Keeping sensitive customer data out of Snowflake with Skyflow and Snowpipe

Published in

Snowflake Builders Blog: Data Engineers, App Developers, AI/ML, & Data Science

8 min readMar 24, 2023

Businesses need to use customer data to perform analytics and business intelligence. But how can companies analyze and report on detailed customer data while securely protecting that data, limiting the security scope, and maintaining compliance.

In this post, we’ll walk through how to solve this problem by creating a clean data pipeline of de-identified data using a combination of Skyflow Data Privacy Vault, Snowpipe, and Snowflake’s Data Cloud. We’ll highlight how the pieces work together, focusing on the technical implementation of integrating Snowpipe with Skyflow Data Privacy Vault. For our example, we’ll track how customer and order data progresses through our pipeline.
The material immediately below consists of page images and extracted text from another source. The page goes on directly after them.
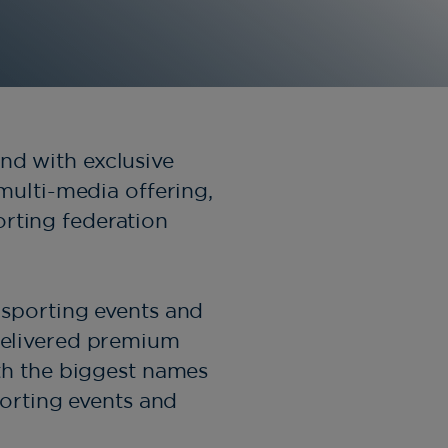
nd with exclusive
 multi-media offering,
orting federation
, sporting events and
 delivered premium
h the biggest names
porting events and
Let’s start by reviewing the problem we need to solve.

The problem: customer analytics with sensitive PII

Companies that need detailed customer information for their analytics face a common obstacle: how to handle PII (Personally Identifiable Information).

Snowflake has become the de facto tool used by modern data teams for data apps, data warehousing, and analytics. While Snowflake provides many built in data protection features to help seal off PII types of data from unauthorized access, data often originates in other parts of your stack from multiple sources and passes through a variety of locations in your infrastructure before landing in Snowflake.

Through the data lifecycle, the data will pass through different downstream services. This is problematic when handling sensitive data as each service may create log files or have their own storage mechanism, leading to the user PII ending up being replicated to many locations.

When this happens, your secure storage concerns aren’t restricted to just Snowflake, but all locations the data may end up. This drastically increases your compliance and security scope, increasing the footprint for a potential data breach.

How can organizations take full advantage of customer analytics in Snowflake safely and securely, without dramatically increasing their data sprawl and compliance scope?

This is where a data privacy vault supporting polymorphic encryption, deterministic tokenization, and policy-based data governance step in to fill the technical gap, providing a secure solution to sensitive data storage needs, while also supporting downstream customer analytics.

De-identifying sensitive data with a data privacy vault

A data privacy vault isolates data, secures it, and tightly controls access to it. A well designed data privacy vault combines the principles of isolation, fine-grained access control, and encapsulates privacy-enhancing technologies like polymorphic encryption and tokenization through a simple common interface like an API.

Polymorphic encryption encrypts data in multiple forms, with multiple keys, with specific functions for the data associated with each encryption set. Polymorphic encryption makes it possible to support encrypted query operations.

Tokenization de-identifies sensitive data, replacing it as a unique and opaque token. Tokenization is an effective strategy for ensuring security and compliance when handling PII and other sensitive data. By using tokens, you reduce the chance of inadvertent data compromise.

When you combine polymorphic encryption with tokenization, you’re able to produce meaningful tokens that preserve data utility for analytics while maintaining user anonymity. And when combined with fine-grained access control, you have control over who and what can see the original detokenized values.

With a data privacy vault, sensitive data is stored within the vault, tokens are used as references or pointers for the original values and no sensitive data is stored within the data warehouse or any downstream service. When no sensitive data is stored in your data warehouse and analytics store, the possibility of fallout from internal data misuse or a data breach is dramatically reduced. Additionally, your compliance scope is restricted to the vault, effectively descoping your systems from that responsibility.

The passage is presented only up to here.